In this section, we show how to build the DC Motor model using the physical modeling blocks of the Simscape extension to Simulink. The blocks in the Simscape library represent actual physical components; therefore, complex multi-domain models can be built without the need to build mathematical equations from physical principles as was done previously by applying Newton's laws and Kirchoff's laws to generate the model implemented in DC Motor Position: Simulink Modeling.

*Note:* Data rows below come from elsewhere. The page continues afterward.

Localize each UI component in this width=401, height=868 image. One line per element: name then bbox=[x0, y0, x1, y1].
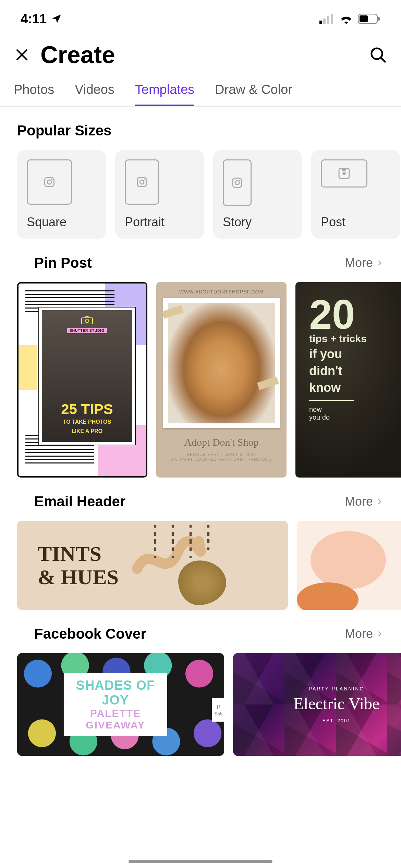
card-title: Adopt Don't Shop bbox=[163, 436, 280, 448]
tabs: Photos Videos Templates Draw & Color bbox=[0, 79, 401, 107]
tab-draw-color[interactable]: Draw & Color bbox=[215, 82, 292, 106]
dots-icon: ⋮⋮⋮⋮⋮⋮⋮⋮⋮⋮⋮ bbox=[145, 529, 216, 554]
cellular-icon bbox=[319, 14, 335, 24]
now-line: you do bbox=[309, 413, 401, 421]
template-card[interactable]: SHADES OF JOY PALETTE GIVEAWAY B $55 bbox=[17, 653, 224, 756]
svg-rect-1 bbox=[323, 19, 326, 24]
template-card[interactable]: 20 tips + tricks if you didn't know now … bbox=[295, 282, 401, 478]
section-title: Email Header bbox=[17, 493, 143, 510]
post-shape-icon bbox=[321, 159, 367, 188]
size-card-square[interactable]: Square bbox=[17, 150, 106, 239]
tips-headline: 25 TIPS bbox=[61, 402, 113, 417]
svg-point-16 bbox=[239, 180, 241, 181]
tips-sub1: TO TAKE PHOTOS bbox=[63, 419, 111, 426]
big-number: 20 bbox=[309, 296, 401, 333]
section-email-header: Email Header More ⋮⋮⋮⋮⋮⋮⋮⋮⋮⋮⋮ TINTS & HU… bbox=[0, 478, 401, 610]
tab-templates[interactable]: Templates bbox=[135, 82, 194, 106]
svg-point-15 bbox=[235, 181, 239, 185]
more-button[interactable]: More bbox=[345, 627, 384, 641]
svg-point-13 bbox=[144, 179, 145, 180]
text-line: if you bbox=[309, 347, 401, 361]
section-title: Pin Post bbox=[17, 255, 109, 271]
search-icon[interactable] bbox=[369, 46, 387, 64]
svg-rect-5 bbox=[360, 15, 368, 22]
more-label: More bbox=[345, 627, 373, 641]
svg-point-18 bbox=[342, 172, 346, 175]
svg-point-12 bbox=[140, 180, 144, 184]
chevron-right-icon bbox=[376, 497, 384, 506]
tips-sub2: LIKE A PRO bbox=[72, 428, 102, 435]
card-sub2: 2-5 PM AT DOLORES PARK, SAN FRANCISCO bbox=[163, 457, 280, 462]
dog-image bbox=[168, 303, 275, 423]
glitter-blob-icon bbox=[178, 560, 226, 605]
pin-post-row[interactable]: SHUTTER STUDIO 25 TIPS TO TAKE PHOTOS LI… bbox=[0, 271, 401, 478]
tips-line: tips + tricks bbox=[309, 333, 401, 345]
text-line: didn't bbox=[309, 363, 401, 378]
now-line: now bbox=[309, 406, 401, 413]
section-popular-sizes: Popular Sizes Square Portrait Story Post bbox=[0, 107, 401, 239]
url-text: WWW.ADOPTDONTSHOPSF.COM bbox=[163, 289, 280, 294]
svg-rect-6 bbox=[378, 17, 380, 21]
more-button[interactable]: More bbox=[345, 494, 384, 509]
portrait-shape-icon bbox=[125, 159, 159, 205]
svg-rect-11 bbox=[137, 178, 147, 187]
location-arrow-icon bbox=[51, 13, 62, 25]
template-card[interactable]: SHUTTER STUDIO 25 TIPS TO TAKE PHOTOS LI… bbox=[17, 282, 147, 478]
svg-rect-2 bbox=[327, 16, 329, 24]
story-shape-icon bbox=[223, 159, 252, 206]
tab-videos[interactable]: Videos bbox=[75, 82, 114, 106]
size-label: Portrait bbox=[125, 215, 195, 229]
template-card[interactable]: • • • • • H bbox=[297, 521, 401, 610]
svg-rect-14 bbox=[233, 178, 242, 188]
fb-top-line: PARTY PLANNING bbox=[309, 686, 365, 691]
card-sub1: RESCUE EVENT, APRIL 3, 2021 bbox=[163, 452, 280, 457]
chevron-right-icon bbox=[376, 630, 384, 638]
size-card-portrait[interactable]: Portrait bbox=[115, 150, 204, 239]
size-card-story[interactable]: Story bbox=[213, 150, 302, 239]
email-title: TINTS & HUES bbox=[38, 542, 119, 589]
tab-photos[interactable]: Photos bbox=[14, 82, 54, 106]
photo-frame bbox=[163, 298, 280, 428]
home-indicator[interactable] bbox=[129, 860, 272, 863]
fb-line1: SHADES OF JOY bbox=[74, 678, 157, 708]
status-time: 4:11 bbox=[21, 12, 47, 26]
close-icon[interactable] bbox=[14, 47, 30, 63]
svg-point-20 bbox=[85, 319, 89, 323]
page-title: Create bbox=[40, 41, 359, 69]
divider bbox=[309, 400, 354, 401]
camera-icon bbox=[80, 315, 94, 325]
header: Create bbox=[0, 38, 401, 79]
fb-title: Electric Vibe bbox=[294, 694, 380, 713]
more-button[interactable]: More bbox=[345, 256, 384, 270]
size-label: Post bbox=[321, 215, 391, 229]
facebook-cover-row[interactable]: SHADES OF JOY PALETTE GIVEAWAY B $55 PAR… bbox=[0, 642, 401, 756]
photo-frame: SHUTTER STUDIO 25 TIPS TO TAKE PHOTOS LI… bbox=[39, 308, 135, 445]
text-box: SHADES OF JOY PALETTE GIVEAWAY bbox=[64, 673, 167, 736]
svg-rect-0 bbox=[319, 21, 322, 24]
dots-icon: • • • • • bbox=[311, 580, 347, 600]
more-label: More bbox=[345, 256, 373, 270]
size-card-post[interactable]: Post bbox=[311, 150, 400, 239]
studio-badge: SHUTTER STUDIO bbox=[67, 328, 107, 333]
size-label: Square bbox=[27, 215, 97, 229]
template-card[interactable]: ⋮⋮⋮⋮⋮⋮⋮⋮⋮⋮⋮ TINTS & HUES bbox=[17, 521, 288, 610]
svg-rect-8 bbox=[45, 178, 54, 187]
square-shape-icon bbox=[27, 159, 72, 205]
size-label: Story bbox=[223, 215, 293, 229]
svg-point-9 bbox=[47, 180, 51, 184]
more-label: More bbox=[345, 494, 373, 509]
template-card[interactable]: WWW.ADOPTDONTSHOPSF.COM Adopt Don't Shop… bbox=[156, 282, 287, 478]
section-title: Popular Sizes bbox=[0, 122, 401, 139]
template-card[interactable]: PARTY PLANNING Electric Vibe EST. 2001 bbox=[233, 653, 401, 756]
text-line: know bbox=[309, 380, 401, 395]
sizes-row[interactable]: Square Portrait Story Post bbox=[0, 139, 401, 239]
section-pin-post: Pin Post More SHUTTER STUDIO 25 TIPS TO … bbox=[0, 239, 401, 478]
chevron-right-icon bbox=[376, 259, 384, 267]
fb-line2: PALETTE GIVEAWAY bbox=[74, 708, 157, 731]
section-title: Facebook Cover bbox=[17, 626, 163, 642]
svg-rect-3 bbox=[331, 14, 333, 24]
fb-est: EST. 2001 bbox=[323, 718, 351, 723]
battery-icon bbox=[358, 14, 380, 24]
email-header-row[interactable]: ⋮⋮⋮⋮⋮⋮⋮⋮⋮⋮⋮ TINTS & HUES • • • • • H bbox=[0, 510, 401, 610]
svg-point-10 bbox=[51, 179, 53, 180]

The following figure shows a schematic of the DC Motor system we will be modeling in this page. The system parameters are as follows:

`(R)    Armature Resistance                   4 ohms`
`(L)    Armature Inductance                   2.75E-6 H`
`(K)    Torque Constant/Back emf Constant     0.0274 Nm/A or Vs/rad`
`(J)    Rotor Inertia                         3.2284E-6 kg.m^2`
`(b)    Rotor damping                         3.5077E-6 Nms/rad`

Open a new Simscape model by typing ssc_new in the MATLAB command window. A new model, as shown below, will open with a few commonly used blocks already in the model. The PS-Simulink and Simulink-PS blocks define the boundary between Simulink input/output models where the blocks are evaluated sequentially and Simscape models where the equations are evaluated simultaneously. ## Create the motor model

To create the motor model a number of blocks have to be added to the model.

1. Use Quick Insert to add the blocks. Click in the diagram and type the name of the block (use the letters in bold below). A list of blocks will appear and you can select the block you want from the list.
2. After the block is entered, a prompt will appear for you to enter the parameter. Enter the variable names as shown below.
3. To rotate a block or flip blocks, right-click on the block and select the desired option from the Rotate & Flip menu.
4. To show the parameter below the block name, see Set Block Annotation Properties in the Simulink documentation

* DC Motor block
* Current Sensor block (be sure to get the one from the Foundation Library)
* Controlled Voltage Source block (be sure to get the one from the Foundation Library)
* Electrical Reference block (be sure to get the one from the Foundation Library)
* Ideal Rotational Motion Sensor block
* Mechanical Rotational Reference block
* Step

The DC Motor block models both the electrical and mechanical characteristics of the motor.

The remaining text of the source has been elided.